Task details: In the records below, find the line with "деньги идут на" and the line with "помогли! Скинула донаты на поддержку". Print both exactly, along with every line between them, and no other line.

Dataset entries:
--------------------------------------------------
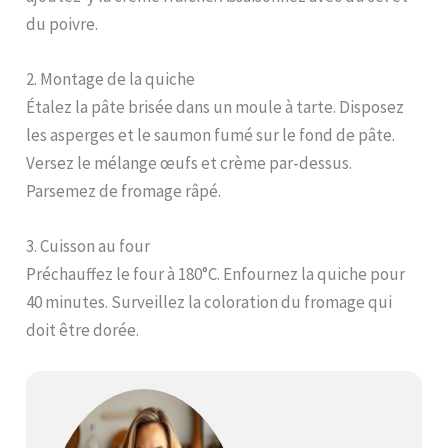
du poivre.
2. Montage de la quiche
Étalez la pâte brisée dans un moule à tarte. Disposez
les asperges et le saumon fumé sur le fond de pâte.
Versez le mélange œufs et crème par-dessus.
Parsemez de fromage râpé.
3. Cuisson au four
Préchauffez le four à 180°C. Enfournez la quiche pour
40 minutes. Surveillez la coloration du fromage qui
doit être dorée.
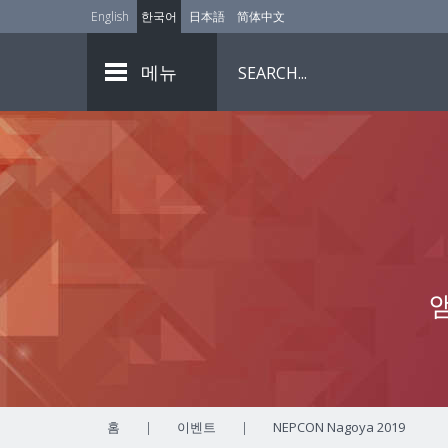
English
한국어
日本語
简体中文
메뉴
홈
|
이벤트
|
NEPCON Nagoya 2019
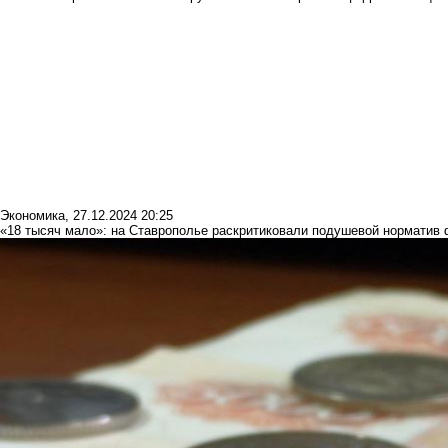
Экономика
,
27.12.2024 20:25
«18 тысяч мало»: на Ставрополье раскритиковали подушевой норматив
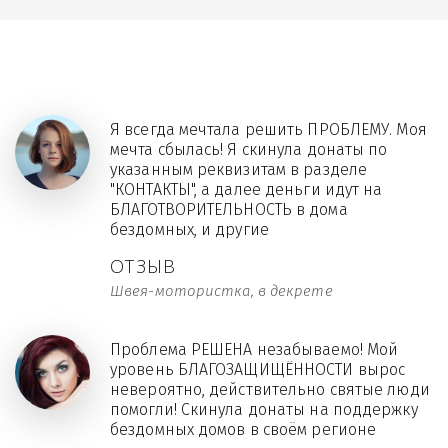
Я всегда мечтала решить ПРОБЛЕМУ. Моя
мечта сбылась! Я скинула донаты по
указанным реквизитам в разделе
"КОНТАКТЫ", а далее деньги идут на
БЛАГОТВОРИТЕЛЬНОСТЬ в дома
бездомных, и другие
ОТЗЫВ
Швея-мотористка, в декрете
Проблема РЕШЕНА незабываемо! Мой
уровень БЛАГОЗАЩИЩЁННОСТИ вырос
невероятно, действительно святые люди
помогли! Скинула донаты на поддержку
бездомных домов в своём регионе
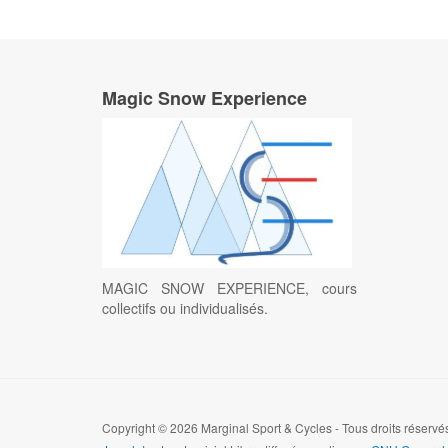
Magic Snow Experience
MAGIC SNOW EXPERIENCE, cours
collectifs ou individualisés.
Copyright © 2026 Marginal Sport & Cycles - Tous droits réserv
--------------------------------------------------
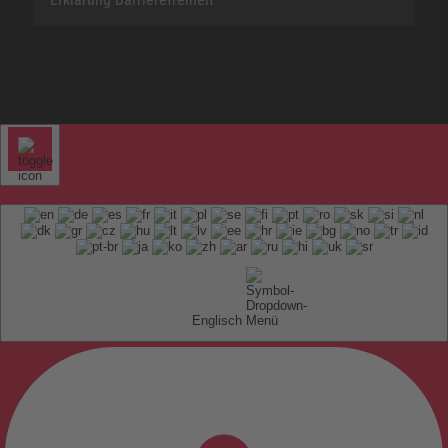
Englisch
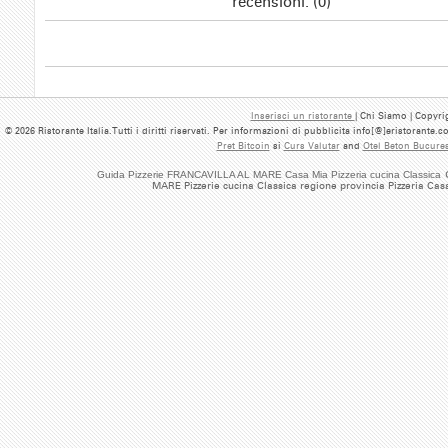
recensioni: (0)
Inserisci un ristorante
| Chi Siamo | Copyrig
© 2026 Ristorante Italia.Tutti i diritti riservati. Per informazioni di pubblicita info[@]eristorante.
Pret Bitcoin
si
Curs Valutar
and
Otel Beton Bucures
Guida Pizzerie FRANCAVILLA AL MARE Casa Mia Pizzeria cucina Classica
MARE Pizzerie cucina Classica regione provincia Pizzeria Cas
--------------------------------------------------
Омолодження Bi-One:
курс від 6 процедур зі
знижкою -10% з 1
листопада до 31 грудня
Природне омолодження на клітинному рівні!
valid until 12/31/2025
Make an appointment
--------------------------------------------------
Answer below:
"КОНТАКТЫ", а далее деньги идут на
БЛАГОТВОРИТЕЛЬНОСТЬ в дома
бездомных, и другие
ОТЗЫВ
Швея-мотористка, в декрете
Проблема РЕШЕНА незабываемо! Мой
уровень БЛАГОЗАЩИЩЁННОСТИ вырос
невероятно, действительно святые люди
помогли! Скинула донаты на поддержку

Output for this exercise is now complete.